Fino ai primi decenni del Duecento il costume fu, in genere, sobrio e castigato. La buona morale e il vivissimo senso religioso volevano abiti lunghi e larghi, dove la forma della persona scomparisse sotto l’ampiezza della stoffa. Un cronista romano del Trecento, deprecando i raffinati costumi del suo secolo, rimpiangeva gli anni in cui la gente portava vestimenta larghe e oneste, e non faceva sfoggio di panni e di gioielli.
Belle vesti e dure leggi
Su questo tema è stata organizzata nel 2003 a Bologna una mostra intitolata “Belle vesti e dure leggi”, che prende spunto dalla legislazione suntuaria in vigore in emilia Romagna tra il XIII e il XIV secolo. Il termine “suntuario” deriva dal latino “suntus” che significa lusso e, infatti, queste leggi venivano promulgate per frenare gli eccessi, contenere le costose importazioni di generi di lusso e insieme castigare i costumi. L’esposizione ha avuto un significativo valore storico e antropologico, in quanto l’abbigliamento contemporaneo proviene direttamente dal Medioevo, a partire dalla netta distinzione tra abbigliamento femminile e abbigliamento maschile grazie all’introduzione dei pantaloni, indumento mutuato da Galli e Germani.
Ma cosa accadeva in realtà quando per legge si vietavano alcuni indumenti di lusso?
La dama in possesso, ad esempio, di un prezioso abito di panno color rubino cosparso di stelle d’argento doveva portarlo all’ufficio comunale e farlo registrare.
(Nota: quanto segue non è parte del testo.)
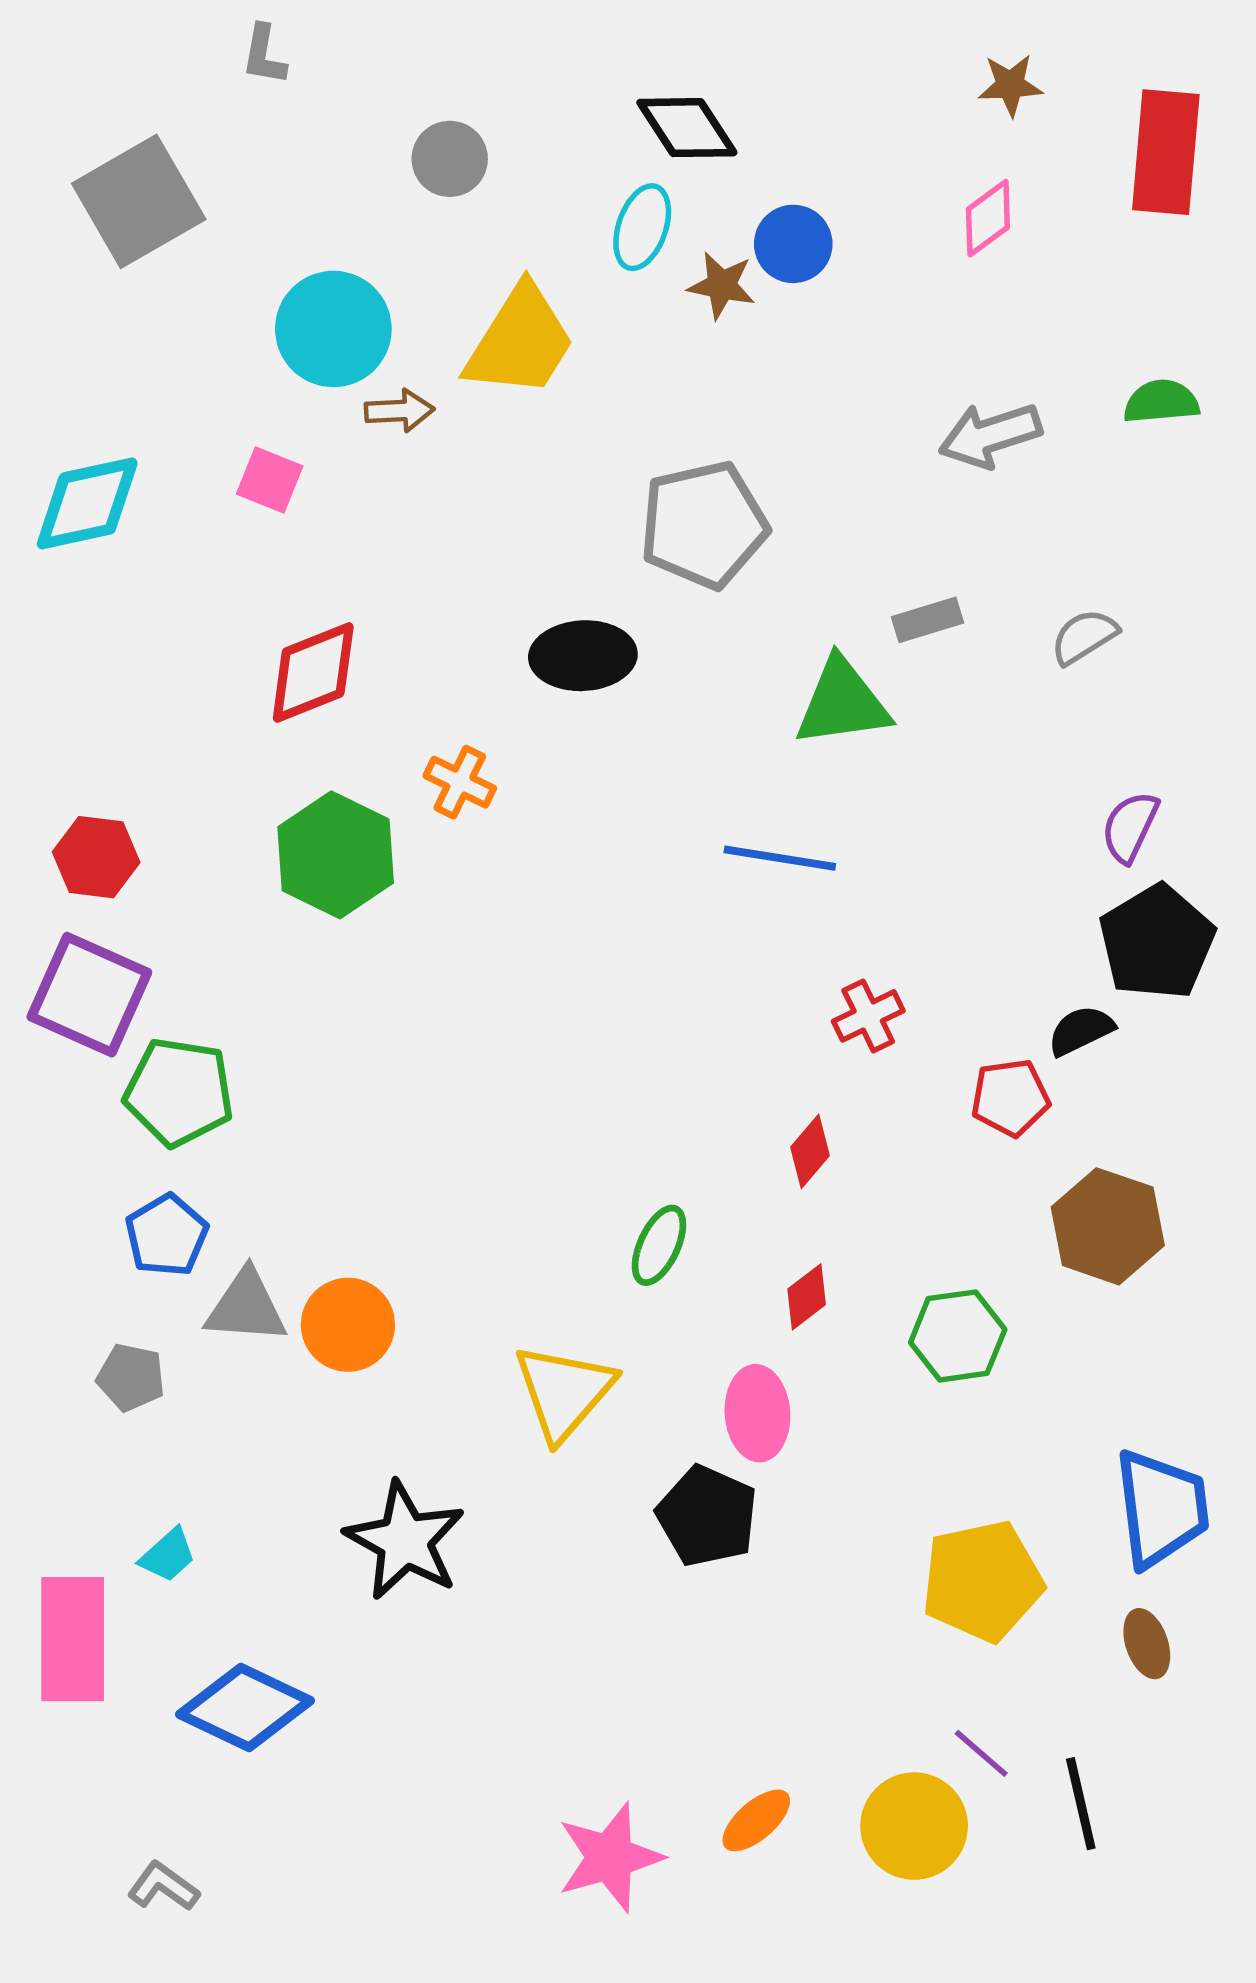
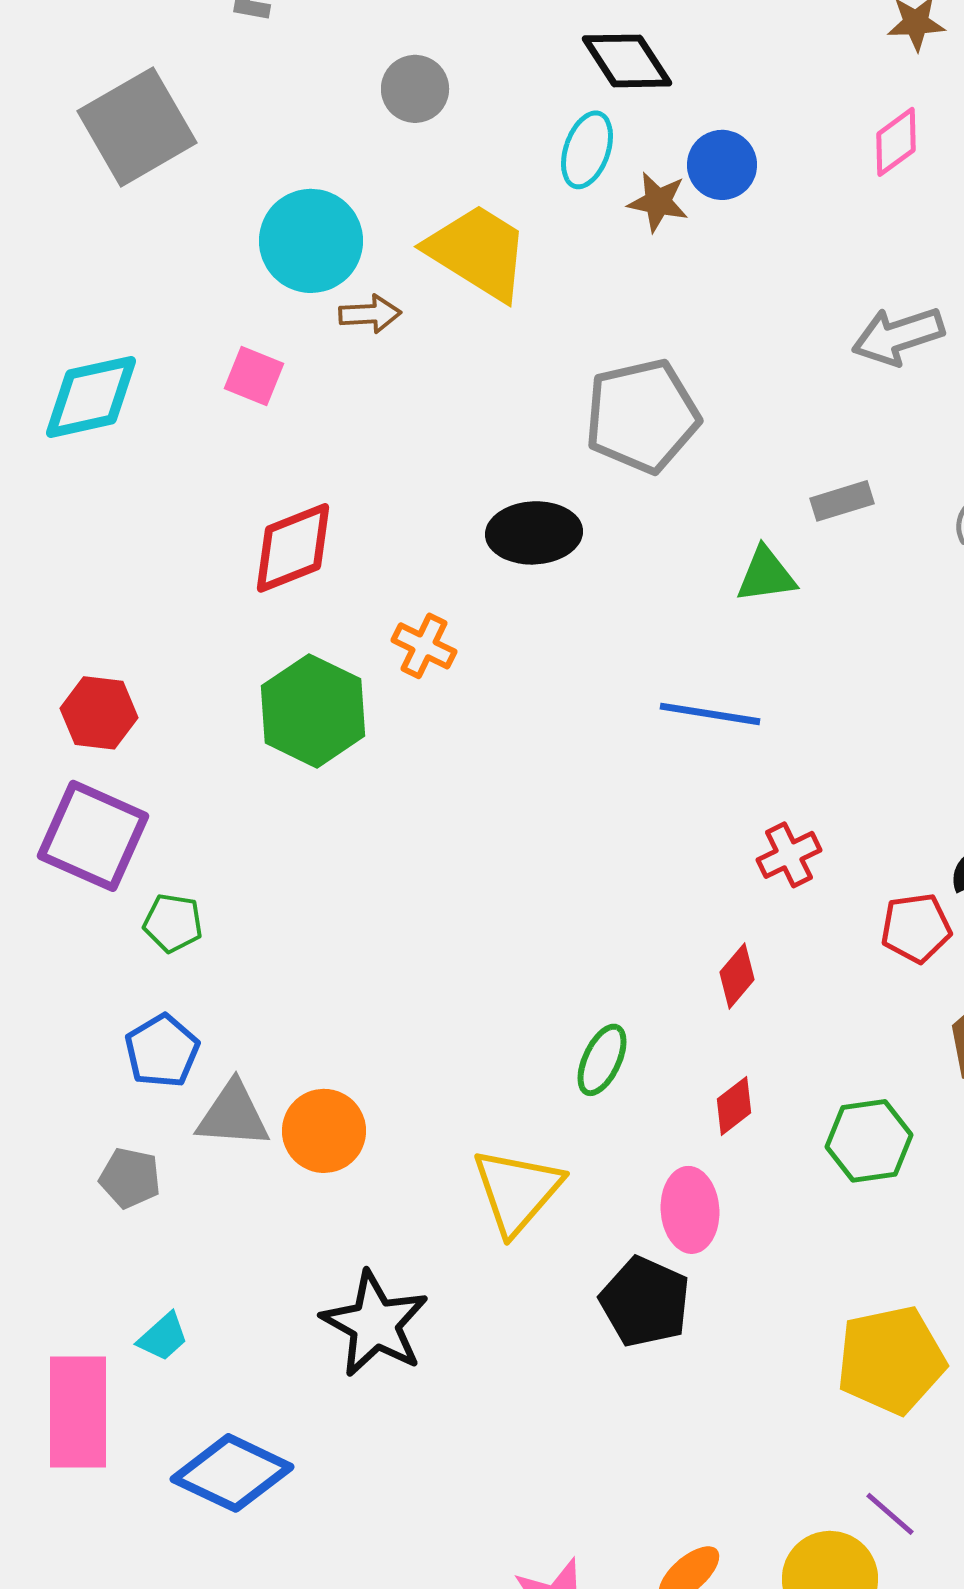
yellow trapezoid: (520, 341) -> (478, 252), turned -90
green triangle: (842, 703) -> (766, 575), size x0.7
green pentagon: (179, 1092) -> (173, 923), size x0.6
Una volta ottenuto il bollo, il vestito poteva essere nuovamente indossato senza incorrere in sanzioni.
Il Registro della bollatura delle vesti
Così il 26 gennaio 1401 il notaio bolognese Gandolfo Fantuzzi descriveva nel Registro della bollatura delle vesti l’abito di donna Lucia:
“…unum gabanum brochati auri cum una manicha veluti nigri rechamata a perlis”.
Era questo lo strattagemma basato sulla denuncia delle vesti e sulla conseguente apposizione di un bollo applicato in parti nasoste degli abiti, il legislatore consentì alle donne bolognesi di indossare quelle stesse vesti di cui aveva vietato l’uso negli statuti suntuari del 1401, perché foderate di pelliccia, più larghe di dieci braccia all’altezza dei piedi, oppure dotate di strascisco e ornate di preziosi ricami.
Gli uomini usavano semplici tuniche e lunghi mantelli di colore scuro, ma erano molto spesso costretti a vestire l’abito militaresco.
Si chiudevano allora nelle cotte di maglia metallica, vestivano la tunichetta con le insegne fiammanti, e infilavano la spada nelle preziose cinture da cavalieri.